TASK BRIEF.
Beginning at whichever line contains "Wrap output in <instances>...</instances>. right", reproduce each line of the records below word for word, ending with the last, and add nothing.

SUPPLIED MATERIAL.
+--

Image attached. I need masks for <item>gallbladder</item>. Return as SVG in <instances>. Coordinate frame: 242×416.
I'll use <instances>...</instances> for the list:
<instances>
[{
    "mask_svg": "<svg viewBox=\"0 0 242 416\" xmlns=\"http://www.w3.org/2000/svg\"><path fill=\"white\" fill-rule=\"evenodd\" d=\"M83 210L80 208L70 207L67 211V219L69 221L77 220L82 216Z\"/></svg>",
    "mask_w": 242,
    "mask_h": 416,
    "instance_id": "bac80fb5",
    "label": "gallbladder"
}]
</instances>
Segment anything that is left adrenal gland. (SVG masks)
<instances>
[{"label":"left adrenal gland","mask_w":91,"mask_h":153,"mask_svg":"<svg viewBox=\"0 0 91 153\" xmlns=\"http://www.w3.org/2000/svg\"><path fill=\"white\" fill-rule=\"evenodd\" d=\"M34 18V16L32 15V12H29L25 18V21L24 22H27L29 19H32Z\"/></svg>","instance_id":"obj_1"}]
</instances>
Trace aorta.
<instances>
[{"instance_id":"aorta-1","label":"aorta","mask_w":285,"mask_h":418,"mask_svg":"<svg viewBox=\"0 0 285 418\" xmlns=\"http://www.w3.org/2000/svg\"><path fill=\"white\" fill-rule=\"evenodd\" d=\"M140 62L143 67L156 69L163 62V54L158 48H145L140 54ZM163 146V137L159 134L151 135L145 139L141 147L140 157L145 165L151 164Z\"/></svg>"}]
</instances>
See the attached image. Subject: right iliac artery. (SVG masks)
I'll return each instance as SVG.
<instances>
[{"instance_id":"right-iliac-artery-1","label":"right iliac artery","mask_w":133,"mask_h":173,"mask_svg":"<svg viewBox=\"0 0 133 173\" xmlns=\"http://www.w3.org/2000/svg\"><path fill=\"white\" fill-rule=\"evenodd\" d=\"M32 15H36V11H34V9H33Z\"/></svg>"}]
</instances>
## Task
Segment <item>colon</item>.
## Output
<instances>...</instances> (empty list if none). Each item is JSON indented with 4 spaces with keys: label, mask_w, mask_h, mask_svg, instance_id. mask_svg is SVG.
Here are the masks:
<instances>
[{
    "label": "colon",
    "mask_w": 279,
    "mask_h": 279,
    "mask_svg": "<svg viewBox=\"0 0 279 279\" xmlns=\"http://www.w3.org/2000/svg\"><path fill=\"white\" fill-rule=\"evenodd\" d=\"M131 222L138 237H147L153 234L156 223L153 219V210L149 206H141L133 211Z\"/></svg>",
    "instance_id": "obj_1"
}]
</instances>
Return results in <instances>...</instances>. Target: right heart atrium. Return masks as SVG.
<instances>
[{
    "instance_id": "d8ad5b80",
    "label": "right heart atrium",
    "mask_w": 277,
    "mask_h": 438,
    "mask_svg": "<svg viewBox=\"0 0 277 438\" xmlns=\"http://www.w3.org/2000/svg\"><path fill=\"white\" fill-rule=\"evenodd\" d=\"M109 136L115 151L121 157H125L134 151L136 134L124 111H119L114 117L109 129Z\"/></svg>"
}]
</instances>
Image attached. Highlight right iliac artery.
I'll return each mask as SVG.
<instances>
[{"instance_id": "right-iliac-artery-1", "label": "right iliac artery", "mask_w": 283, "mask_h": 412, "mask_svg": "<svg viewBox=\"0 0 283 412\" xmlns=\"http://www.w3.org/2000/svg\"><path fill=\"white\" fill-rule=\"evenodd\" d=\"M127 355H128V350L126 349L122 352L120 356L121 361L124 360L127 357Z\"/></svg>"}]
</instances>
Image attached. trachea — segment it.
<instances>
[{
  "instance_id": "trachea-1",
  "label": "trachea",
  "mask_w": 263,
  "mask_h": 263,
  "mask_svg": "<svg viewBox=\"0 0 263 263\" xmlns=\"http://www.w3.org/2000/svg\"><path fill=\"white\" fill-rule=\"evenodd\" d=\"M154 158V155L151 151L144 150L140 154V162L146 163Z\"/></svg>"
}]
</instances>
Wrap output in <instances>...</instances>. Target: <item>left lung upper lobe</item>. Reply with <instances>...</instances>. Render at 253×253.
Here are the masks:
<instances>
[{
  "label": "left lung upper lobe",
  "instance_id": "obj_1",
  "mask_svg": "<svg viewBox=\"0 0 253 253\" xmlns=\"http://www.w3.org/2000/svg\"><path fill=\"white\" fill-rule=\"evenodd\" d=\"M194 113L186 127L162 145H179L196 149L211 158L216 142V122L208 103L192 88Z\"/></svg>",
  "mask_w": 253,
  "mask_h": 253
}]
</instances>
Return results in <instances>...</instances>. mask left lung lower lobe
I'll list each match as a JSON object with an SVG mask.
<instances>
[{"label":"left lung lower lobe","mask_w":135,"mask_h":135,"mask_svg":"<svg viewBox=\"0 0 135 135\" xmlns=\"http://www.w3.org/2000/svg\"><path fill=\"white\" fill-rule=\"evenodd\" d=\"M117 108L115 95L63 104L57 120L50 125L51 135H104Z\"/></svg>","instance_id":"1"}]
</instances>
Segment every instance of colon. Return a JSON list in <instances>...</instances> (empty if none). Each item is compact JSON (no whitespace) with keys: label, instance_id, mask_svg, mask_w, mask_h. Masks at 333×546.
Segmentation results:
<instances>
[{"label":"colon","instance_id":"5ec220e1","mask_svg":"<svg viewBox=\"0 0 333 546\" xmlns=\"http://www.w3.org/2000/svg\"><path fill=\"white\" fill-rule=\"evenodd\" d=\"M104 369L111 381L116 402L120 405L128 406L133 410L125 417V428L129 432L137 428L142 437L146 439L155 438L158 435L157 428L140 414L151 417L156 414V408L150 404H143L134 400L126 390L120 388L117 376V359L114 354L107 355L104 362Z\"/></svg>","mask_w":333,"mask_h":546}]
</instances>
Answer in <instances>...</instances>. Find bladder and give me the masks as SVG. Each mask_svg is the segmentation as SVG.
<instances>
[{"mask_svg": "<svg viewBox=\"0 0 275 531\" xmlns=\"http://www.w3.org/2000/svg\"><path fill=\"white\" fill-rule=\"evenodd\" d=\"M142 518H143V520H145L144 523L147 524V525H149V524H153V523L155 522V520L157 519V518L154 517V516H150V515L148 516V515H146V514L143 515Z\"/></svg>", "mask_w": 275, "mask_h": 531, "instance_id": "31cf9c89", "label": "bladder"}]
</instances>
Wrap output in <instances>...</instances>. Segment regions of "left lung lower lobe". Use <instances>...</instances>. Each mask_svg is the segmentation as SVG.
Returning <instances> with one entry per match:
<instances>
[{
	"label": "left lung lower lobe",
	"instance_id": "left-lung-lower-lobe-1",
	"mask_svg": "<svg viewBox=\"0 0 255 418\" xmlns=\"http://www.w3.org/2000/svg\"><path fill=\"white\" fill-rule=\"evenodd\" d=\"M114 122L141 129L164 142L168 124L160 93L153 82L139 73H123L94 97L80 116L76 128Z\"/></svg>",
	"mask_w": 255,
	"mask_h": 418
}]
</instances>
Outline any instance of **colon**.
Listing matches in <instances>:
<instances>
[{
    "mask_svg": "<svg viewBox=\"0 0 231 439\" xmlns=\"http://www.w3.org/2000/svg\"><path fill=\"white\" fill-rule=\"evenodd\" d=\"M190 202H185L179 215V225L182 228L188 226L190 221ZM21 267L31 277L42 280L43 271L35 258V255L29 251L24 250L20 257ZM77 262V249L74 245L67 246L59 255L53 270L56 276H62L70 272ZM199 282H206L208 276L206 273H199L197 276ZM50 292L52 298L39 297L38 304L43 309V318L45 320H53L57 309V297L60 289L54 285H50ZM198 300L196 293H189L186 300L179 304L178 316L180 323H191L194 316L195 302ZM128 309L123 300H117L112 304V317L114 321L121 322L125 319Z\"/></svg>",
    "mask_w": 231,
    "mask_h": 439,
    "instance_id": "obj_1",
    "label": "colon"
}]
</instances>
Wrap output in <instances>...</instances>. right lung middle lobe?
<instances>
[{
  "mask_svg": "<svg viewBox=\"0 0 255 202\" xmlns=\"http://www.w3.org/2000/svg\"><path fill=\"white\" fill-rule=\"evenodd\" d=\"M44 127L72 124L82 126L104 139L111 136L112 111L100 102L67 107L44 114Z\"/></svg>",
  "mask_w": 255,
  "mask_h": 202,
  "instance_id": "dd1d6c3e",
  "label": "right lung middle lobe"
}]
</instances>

+--

TASK ANSWER.
Wrap output in <instances>...</instances>. right lung middle lobe?
<instances>
[{
  "mask_svg": "<svg viewBox=\"0 0 255 202\" xmlns=\"http://www.w3.org/2000/svg\"><path fill=\"white\" fill-rule=\"evenodd\" d=\"M44 127L72 124L82 126L104 139L111 136L112 111L100 102L67 107L44 114Z\"/></svg>",
  "mask_w": 255,
  "mask_h": 202,
  "instance_id": "dd1d6c3e",
  "label": "right lung middle lobe"
}]
</instances>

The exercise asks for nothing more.